**Work instructions:** An exact transcription of all the data is required; the pictures are to be left out.

**Materials provided:**
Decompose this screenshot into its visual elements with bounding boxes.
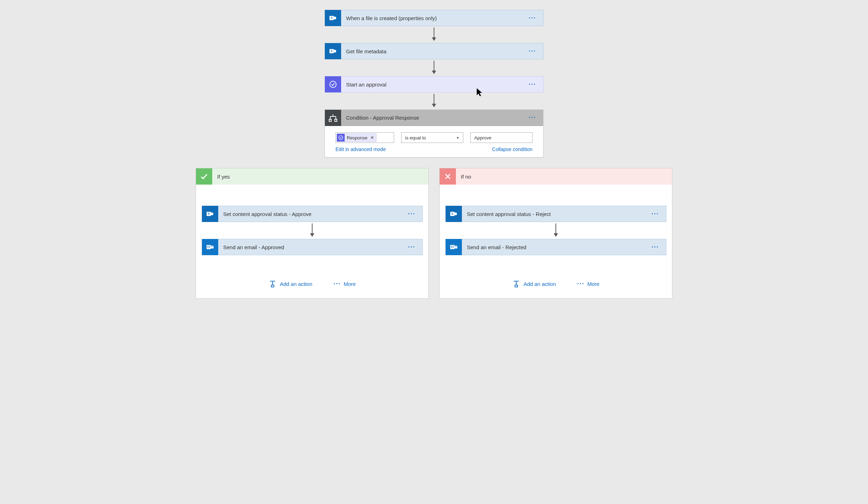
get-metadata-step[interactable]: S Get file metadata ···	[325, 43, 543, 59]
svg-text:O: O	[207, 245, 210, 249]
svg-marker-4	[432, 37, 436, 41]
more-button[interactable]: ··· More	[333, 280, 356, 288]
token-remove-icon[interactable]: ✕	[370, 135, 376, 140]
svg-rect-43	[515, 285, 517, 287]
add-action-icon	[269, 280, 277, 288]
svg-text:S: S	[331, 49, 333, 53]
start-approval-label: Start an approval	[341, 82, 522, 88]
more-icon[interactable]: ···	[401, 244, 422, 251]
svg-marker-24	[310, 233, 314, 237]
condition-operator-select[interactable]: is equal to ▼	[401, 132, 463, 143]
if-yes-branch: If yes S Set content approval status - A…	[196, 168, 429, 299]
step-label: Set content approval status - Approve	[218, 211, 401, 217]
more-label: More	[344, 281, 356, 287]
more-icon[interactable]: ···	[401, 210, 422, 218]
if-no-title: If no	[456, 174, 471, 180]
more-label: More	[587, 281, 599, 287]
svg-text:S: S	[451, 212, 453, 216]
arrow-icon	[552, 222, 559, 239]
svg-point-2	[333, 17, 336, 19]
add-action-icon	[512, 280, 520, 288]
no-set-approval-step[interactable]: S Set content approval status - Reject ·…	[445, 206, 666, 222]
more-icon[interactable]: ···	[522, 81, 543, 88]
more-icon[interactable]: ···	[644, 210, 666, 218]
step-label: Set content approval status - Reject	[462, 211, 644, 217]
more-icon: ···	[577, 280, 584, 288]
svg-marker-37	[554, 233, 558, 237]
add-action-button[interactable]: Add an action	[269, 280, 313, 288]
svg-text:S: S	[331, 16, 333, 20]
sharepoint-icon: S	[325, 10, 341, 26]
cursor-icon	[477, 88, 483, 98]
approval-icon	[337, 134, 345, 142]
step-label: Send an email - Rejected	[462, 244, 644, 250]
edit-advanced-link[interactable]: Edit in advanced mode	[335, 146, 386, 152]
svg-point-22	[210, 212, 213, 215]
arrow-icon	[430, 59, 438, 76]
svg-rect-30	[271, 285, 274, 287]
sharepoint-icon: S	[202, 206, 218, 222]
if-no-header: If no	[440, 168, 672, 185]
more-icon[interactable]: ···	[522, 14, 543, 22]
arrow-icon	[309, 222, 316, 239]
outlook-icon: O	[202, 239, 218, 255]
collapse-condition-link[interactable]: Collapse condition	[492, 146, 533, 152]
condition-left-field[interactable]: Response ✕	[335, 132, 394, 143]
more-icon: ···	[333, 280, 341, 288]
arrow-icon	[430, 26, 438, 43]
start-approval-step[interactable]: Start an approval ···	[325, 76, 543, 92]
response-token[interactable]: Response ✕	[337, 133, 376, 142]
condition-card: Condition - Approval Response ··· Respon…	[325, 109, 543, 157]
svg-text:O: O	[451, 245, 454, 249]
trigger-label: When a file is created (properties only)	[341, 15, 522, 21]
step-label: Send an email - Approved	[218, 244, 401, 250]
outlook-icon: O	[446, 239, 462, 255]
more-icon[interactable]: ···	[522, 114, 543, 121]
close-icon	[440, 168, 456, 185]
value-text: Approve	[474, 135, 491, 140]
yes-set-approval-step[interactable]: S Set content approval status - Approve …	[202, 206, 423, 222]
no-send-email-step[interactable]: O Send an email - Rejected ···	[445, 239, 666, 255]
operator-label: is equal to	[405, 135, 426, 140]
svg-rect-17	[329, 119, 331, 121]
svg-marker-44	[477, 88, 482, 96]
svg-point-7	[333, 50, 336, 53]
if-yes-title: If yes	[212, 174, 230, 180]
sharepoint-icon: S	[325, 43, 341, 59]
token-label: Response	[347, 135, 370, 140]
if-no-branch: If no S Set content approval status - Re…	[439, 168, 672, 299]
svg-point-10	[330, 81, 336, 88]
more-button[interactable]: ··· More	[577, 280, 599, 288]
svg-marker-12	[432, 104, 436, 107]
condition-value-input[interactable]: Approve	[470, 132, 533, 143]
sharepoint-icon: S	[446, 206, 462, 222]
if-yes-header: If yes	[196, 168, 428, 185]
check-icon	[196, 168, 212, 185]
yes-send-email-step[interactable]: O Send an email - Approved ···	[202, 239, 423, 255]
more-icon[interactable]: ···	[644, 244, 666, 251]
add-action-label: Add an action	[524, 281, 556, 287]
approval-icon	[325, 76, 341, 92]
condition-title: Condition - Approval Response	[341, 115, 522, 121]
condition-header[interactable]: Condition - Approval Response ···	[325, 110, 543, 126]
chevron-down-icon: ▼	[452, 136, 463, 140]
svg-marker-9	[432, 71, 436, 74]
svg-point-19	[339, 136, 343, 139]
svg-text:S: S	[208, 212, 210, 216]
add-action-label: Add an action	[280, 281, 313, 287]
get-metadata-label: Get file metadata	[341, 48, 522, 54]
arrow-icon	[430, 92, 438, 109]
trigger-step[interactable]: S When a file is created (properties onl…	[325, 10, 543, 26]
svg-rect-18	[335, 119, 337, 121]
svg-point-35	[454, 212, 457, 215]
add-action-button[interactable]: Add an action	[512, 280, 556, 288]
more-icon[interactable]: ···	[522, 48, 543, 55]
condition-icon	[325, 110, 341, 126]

**Solution for this task:**
Decompose this screenshot into its visual elements with bounding boxes.
get-metadata-step[interactable]: S Get file metadata ···	[325, 43, 543, 59]
svg-text:O: O	[207, 245, 210, 249]
svg-marker-4	[432, 37, 436, 41]
more-button[interactable]: ··· More	[333, 280, 356, 288]
token-remove-icon[interactable]: ✕	[370, 135, 376, 140]
svg-rect-43	[515, 285, 517, 287]
add-action-icon	[269, 280, 277, 288]
svg-text:S: S	[331, 49, 333, 53]
start-approval-label: Start an approval	[341, 82, 522, 88]
more-icon[interactable]: ···	[401, 244, 422, 251]
svg-marker-24	[310, 233, 314, 237]
condition-operator-select[interactable]: is equal to ▼	[401, 132, 463, 143]
if-yes-branch: If yes S Set content approval status - A…	[196, 168, 429, 299]
step-label: Set content approval status - Approve	[218, 211, 401, 217]
more-label: More	[344, 281, 356, 287]
more-icon[interactable]: ···	[401, 210, 422, 218]
if-no-title: If no	[456, 174, 471, 180]
more-label: More	[587, 281, 599, 287]
svg-text:S: S	[451, 212, 453, 216]
arrow-icon	[552, 222, 559, 239]
svg-point-2	[333, 17, 336, 19]
add-action-icon	[512, 280, 520, 288]
no-set-approval-step[interactable]: S Set content approval status - Reject ·…	[445, 206, 666, 222]
more-icon[interactable]: ···	[522, 81, 543, 88]
more-icon[interactable]: ···	[644, 210, 666, 218]
step-label: Set content approval status - Reject	[462, 211, 644, 217]
more-icon: ···	[577, 280, 584, 288]
svg-marker-37	[554, 233, 558, 237]
add-action-button[interactable]: Add an action	[269, 280, 313, 288]
svg-text:S: S	[331, 16, 333, 20]
sharepoint-icon: S	[325, 10, 341, 26]
cursor-icon	[477, 88, 483, 98]
approval-icon	[337, 134, 345, 142]
step-label: Send an email - Rejected	[462, 244, 644, 250]
edit-advanced-link[interactable]: Edit in advanced mode	[335, 146, 386, 152]
svg-point-22	[210, 212, 213, 215]
arrow-icon	[430, 59, 438, 76]
svg-rect-30	[271, 285, 274, 287]
sharepoint-icon: S	[202, 206, 218, 222]
if-no-header: If no	[440, 168, 672, 185]
more-icon[interactable]: ···	[522, 14, 543, 22]
arrow-icon	[309, 222, 316, 239]
outlook-icon: O	[202, 239, 218, 255]
collapse-condition-link[interactable]: Collapse condition	[492, 146, 533, 152]
condition-left-field[interactable]: Response ✕	[335, 132, 394, 143]
more-icon: ···	[333, 280, 341, 288]
arrow-icon	[430, 26, 438, 43]
start-approval-step[interactable]: Start an approval ···	[325, 76, 543, 92]
response-token[interactable]: Response ✕	[337, 133, 376, 142]
condition-card: Condition - Approval Response ··· Respon…	[325, 109, 543, 157]
svg-text:O: O	[451, 245, 454, 249]
trigger-label: When a file is created (properties only)	[341, 15, 522, 21]
step-label: Send an email - Approved	[218, 244, 401, 250]
outlook-icon: O	[446, 239, 462, 255]
more-icon[interactable]: ···	[522, 114, 543, 121]
close-icon	[440, 168, 456, 185]
value-text: Approve	[474, 135, 491, 140]
yes-set-approval-step[interactable]: S Set content approval status - Approve …	[202, 206, 423, 222]
no-send-email-step[interactable]: O Send an email - Rejected ···	[445, 239, 666, 255]
operator-label: is equal to	[405, 135, 426, 140]
svg-rect-17	[329, 119, 331, 121]
svg-marker-44	[477, 88, 482, 96]
svg-point-7	[333, 50, 336, 53]
if-yes-title: If yes	[212, 174, 230, 180]
sharepoint-icon: S	[325, 43, 341, 59]
token-label: Response	[347, 135, 370, 140]
if-no-branch: If no S Set content approval status - Re…	[439, 168, 672, 299]
svg-point-10	[330, 81, 336, 88]
more-button[interactable]: ··· More	[577, 280, 599, 288]
svg-marker-12	[432, 104, 436, 107]
condition-value-input[interactable]: Approve	[470, 132, 533, 143]
sharepoint-icon: S	[446, 206, 462, 222]
if-yes-header: If yes	[196, 168, 428, 185]
check-icon	[196, 168, 212, 185]
yes-send-email-step[interactable]: O Send an email - Approved ···	[202, 239, 423, 255]
more-icon[interactable]: ···	[644, 244, 666, 251]
add-action-label: Add an action	[524, 281, 556, 287]
approval-icon	[325, 76, 341, 92]
condition-title: Condition - Approval Response	[341, 115, 522, 121]
condition-header[interactable]: Condition - Approval Response ···	[325, 110, 543, 126]
chevron-down-icon: ▼	[452, 136, 463, 140]
svg-marker-9	[432, 71, 436, 74]
svg-point-19	[339, 136, 343, 139]
svg-text:S: S	[208, 212, 210, 216]
add-action-label: Add an action	[280, 281, 313, 287]
get-metadata-label: Get file metadata	[341, 48, 522, 54]
arrow-icon	[430, 92, 438, 109]
trigger-step[interactable]: S When a file is created (properties onl…	[325, 10, 543, 26]
svg-rect-18	[335, 119, 337, 121]
svg-point-35	[454, 212, 457, 215]
add-action-button[interactable]: Add an action	[512, 280, 556, 288]
more-icon[interactable]: ···	[522, 48, 543, 55]
condition-icon	[325, 110, 341, 126]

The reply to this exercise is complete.